As the amount of data that organisations have continues to grow, the time it takes to back up all the data to tape has become increasingly inconvenient. Likewise, data retrieval from tape is a time-consuming process and can be unreliable.
As hard disk capacities increase and the cost per GB of storage continues to fall, organisations are looking to hard disk based storage for their operational backups and relegating tape to archival purposes or dropping it altogether. Writing data to disk is not only significantly faster than transferring to a tape, the transfer speeds for fibre channel disks are at least three times faster than tape making it feasible to back up from disk to disk. In fact, when you factor in the initial investment in the tape drive, the tapes themselves, the lifespan of each type of media and the administrative overhead, you might find that disk to disk (D2D) backup is more cost effective than tape.
With the rapid adoption of virtualisation, the amount of data stored by organisations has and will continue to grow more rapidly than ever. With each virtualised server being reduced to a set of files stored centrally, additional techniques and technologies are required to manage and control the data growth. One such technology currently finding favor within the industry is de-duplication.
Data de-duplication (often called "intelligent compression" or "single-instance storage") is a method of reducing storage needs by eliminating redundant data. Only one unique instance of the data is actually retained on storage media. Redundant data is replaced with a pointer to the unique data copy.
For example, a typical VMware cluster might contain 40 virtual machines all running the same version of windows 2008. Now each of those C: drive instances, containing largely the same data, is approximately 40-60 GB in size. If the virtual infrastructure is backed up or archived, all 40 instances are saved, requiring 1.2TB of storage space. With data de-duplication, only one instance of each OS file is actually stored with each subsequent instance is just referenced back to the one saved copy. In this example, a 1.2TB storage demand could be reduced to only 50-70GB.
Data de-duplication offers other benefits. Lower storage space requirements will save money on disk expenditures. The more efficient use of disk space also facilitates longer disk retention periods, improved recovery time objectives (RTO) and reduces the need for tape backups. Data de-duplication also reduces the amount data that must be sent across a WAN for remote backups, replication, and disaster recovery thereby reducing traffic on the network.

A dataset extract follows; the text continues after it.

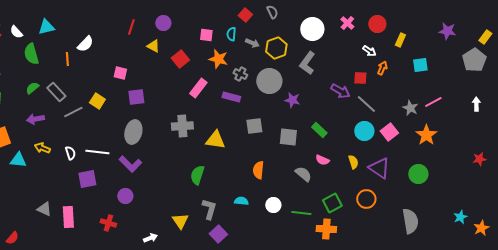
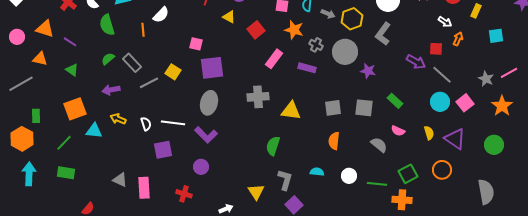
purple square: (136, 97) -> (212, 68), size x1.4
gray square: (254, 126) -> (333, 108), moved

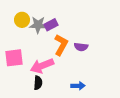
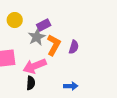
gray star: (38, 25) -> (37, 37), moved, turned -30
purple semicircle: (81, 47) -> (74, 47), turned -80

Data de-duplication can generally operate at the file, block, and even the bit level. File de-duplication eliminates duplicate files but this is not a very efficient means of de-duplication. Block and bit de-duplication looks within a file and saves unique iterations of each block or bit. Each chunk of data is processed using a hash algorithm such as MD5 or SHA-1. This process generates a unique number for each piece which is then stored in an index. If a file is updated, only the changed data is saved. That is, if only a few bytes of a document or presentation are changed, only the changed blocks or bytes are saved, the changes don't constitute an entirely new file. This process makes block and bit de-duplication far more efficient. However, block and bit de-duplication takes more processing power and uses a much larger index to track the individual pieces.

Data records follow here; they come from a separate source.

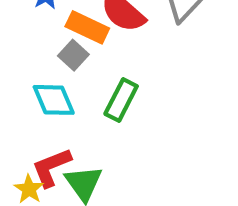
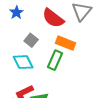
orange rectangle: (87, 27) -> (65, 43), moved

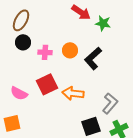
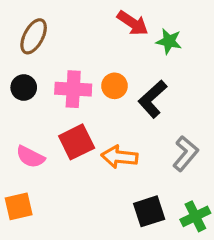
black circle: (23, 42) -> (24, 87), moved
pink cross: (45, 52) -> (73, 89), size x1.5
gray L-shape: (110, 103) -> (185, 154), moved

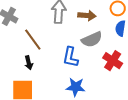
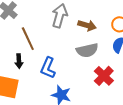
blue L-shape: (70, 57) -> (48, 68), moved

This is vendor dependent. Vendors like EMC and its recent purchase of Data Domain has made it very easy by creating a fast, application independent storage system (attachable as a file server over Ethernet or a VTL over Fibre Channel). No client software or other configuration is required. As a result, de-duplication can be almost invisible to backup and recovery and other near-line storage processes. It works easily with various data movers and workloads, including non-backup data like e-mail archives, reference data and engineering revision libraries. More flexibility means more consolidation is possible using less physical infrastructure.
In any storage system, the disk drives are the slowest component. In order to get greater performance it is a common practice to stripe data across a large number of drives so they work in parallel to handle I/O. If the system uses this method to reach performance requirements, you need to ensure the right balance between performance and capacity’s. This is important since the essence of data de-duplication is to reduce the number of disk drives.
This is not a question for in-line de-duplication systems but a requirement for the post-process. Post-process methods require additional capacity to temporarily store duplicate backup data. How much disk capacity is required will depend on the size of the backup data sets, how many backup jobs you run on a daily basis and how long the de-duplication technology "holds on" to the capacity before releasing it. Post-process solutions that wait for the backup process to complete before beginning to de-duplicate will require larger disk caches than those that start the de-duplication process during the backup process.